In una sorprendente pagina del diario di Benedetto Croce, scritta il 2 novembre 1943, ancora vivente Mussolini, si può leggere quanto segue. Credo che i giudizi che esprime e le considerazioni che ne deriva possano utilmente applicarsi a Berlusconi, che è anche lui un morto che parla, anche se nessuno ne annuncia la morte. “La tragedia che si ripete in forma di farsa” si sarebbe tentati di dire citando Marx, se i disastri nel nostro disgraziato paese non fossero tanti e gravi come sono.  (S.L.L.)
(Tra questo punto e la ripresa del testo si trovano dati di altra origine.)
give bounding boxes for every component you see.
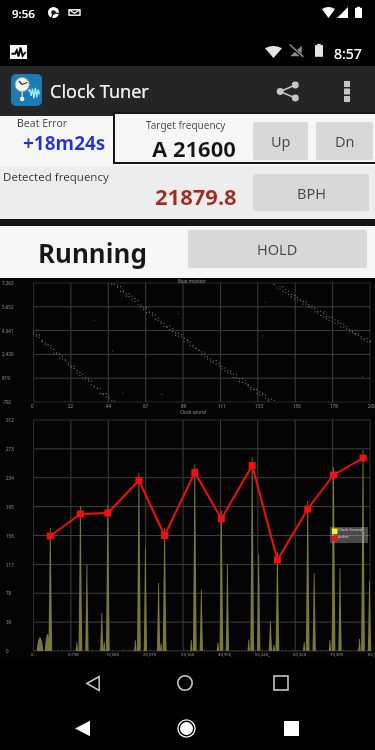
staticText: 0: (31, 652, 35, 658)
staticText: HOLD (257, 239, 298, 259)
staticText: 9:56 (12, 6, 35, 22)
button[interactable]: Dn (316, 122, 373, 160)
staticText: +18m24s (23, 130, 106, 156)
staticText: 200 (368, 403, 375, 409)
staticText: 44 (106, 403, 112, 409)
button[interactable]: Recents (269, 706, 313, 750)
staticText: 10,680 (106, 652, 120, 658)
staticText: 133 (255, 403, 263, 409)
staticText: Beat Error (17, 116, 68, 130)
staticText: Clock Sound (338, 527, 363, 533)
staticText: 29,160 (181, 652, 195, 658)
button[interactable]: Home (164, 706, 208, 750)
staticText: 67 (143, 403, 149, 409)
button[interactable]: Target frequency (115, 114, 253, 162)
staticText: 312 (6, 417, 14, 423)
button[interactable]: Home (163, 661, 207, 705)
staticText: 234 (6, 475, 14, 481)
button[interactable]: Up (253, 122, 308, 160)
staticText: 156 (293, 403, 301, 409)
staticText: 21879.8 (155, 181, 237, 211)
staticText: 8:57 (334, 44, 362, 63)
staticText: Dn (335, 131, 355, 151)
staticText: 89 (181, 403, 187, 409)
staticText: Up (271, 131, 291, 151)
button[interactable]: Back (60, 706, 104, 750)
staticText: Clock sound (180, 409, 206, 415)
staticText: 40,950, (218, 652, 233, 658)
staticText: 111 (218, 403, 226, 409)
staticText: 39 (6, 619, 12, 625)
staticText: 156 (6, 533, 14, 539)
staticText: 20,070 (143, 652, 157, 658)
staticText: 60,320 (293, 652, 307, 658)
staticText: 78 (6, 590, 12, 596)
staticText: 70,009 (330, 652, 344, 658)
button[interactable]: Recents (259, 661, 303, 705)
staticText: 0 (31, 403, 34, 409)
staticText: A 21600 (152, 133, 236, 163)
staticText: 50,240,; (255, 652, 271, 658)
staticText: pulse (338, 534, 349, 540)
staticText: 7,263 (2, 280, 14, 286)
staticText: 0 (6, 648, 9, 654)
staticText: Detected frequency (3, 169, 109, 185)
staticText: 22 (68, 403, 74, 409)
staticText: Target frequency (146, 118, 226, 132)
staticText: 80,980 (368, 652, 375, 658)
button[interactable]: Running (0, 226, 188, 278)
button[interactable]: Beat Error (0, 116, 113, 164)
staticText: Beat monitor (178, 278, 206, 284)
button[interactable]: BPH (253, 174, 369, 211)
staticText: -792 (2, 399, 12, 405)
staticText: Clock Tuner (50, 79, 149, 104)
button[interactable]: HOLD (188, 230, 367, 268)
staticText: Running (38, 235, 147, 270)
staticText: 0:798 (68, 652, 79, 658)
staticText: 273 (6, 446, 14, 452)
staticText: 117 (6, 562, 14, 568)
staticText: 5,652 (2, 304, 14, 310)
staticText: 4,041 (2, 328, 14, 334)
staticText: 195 (6, 504, 14, 510)
staticText: 2,430 (2, 351, 14, 357)
staticText: BPH (297, 183, 326, 203)
staticText: 178 (330, 403, 338, 409)
button[interactable]: Back (71, 661, 115, 705)
button[interactable]: Share (265, 66, 309, 116)
staticText: 819 (2, 375, 10, 381)
button[interactable]: More options (325, 66, 369, 116)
Riflettevo stamani che quasi da nessuno si parla più del Mussolini, neppure per imprecare contro di lui. La stessa voce che di tanto in tanto circola, che egli sia morto, comprova che è veramente morto nell'anima di tutti. Anche a me di rado sale dal petto alcun impeto contro di lui al pensiero della rovina a cui ha portato l'Italia... Né per niun conto so risolvermi a scrivere della sua persona, non solo oggi, ma anche trasferendomi con l'immaginazione in un tempo più calmo e di rinnovate speranze.
Ma pure rifletto talvolta che potrà ben darsi il caso, e anzi è da tenere per sicuro, che i miei colleghi in istoriografia (li conosco bene e conosco i loro cervelli) si metteranno a scoprire in quell'uomo tratti generosi e geniali, e addirittura intraprenderanno di lui la difesa, la «Rettung», la riabilitazione, come la chiamano, e forse anche lo esalteranno. Perciò mentalmente mi indirizzo a loro, quasi parlo con loro, colà, in quel futuro mondo che sarà il loro, per avvertirli che lascino stare, che resistano in questo caso alla seduzione delle tesi paradossali e ingegnose e «brillanti», perché l'uomo, nella sua realtà, era di corta intelligenza correlativa alla sua radicale deficienza di sensibilità morale, ignorante, di quella ignoranza sostanziale che è nel non intendere e non conoscere gli elementari rapporti della vita umana e civile, incapace di autocritica al pari che di scrupoli di coscienza, vanitosissimo, privo di ogni gusto in ogni sua parola o gesto, sempre tra il pacchiano e l'arrogante.
Il problema che solo è degno di indagine e di meditazione non riguarda la personalità di lui, che è nulla, ma la storia italiana ed europea, nella quale il corso delle idee e dei sentimenti ha messo capo alla fortuna di uomini siffatti.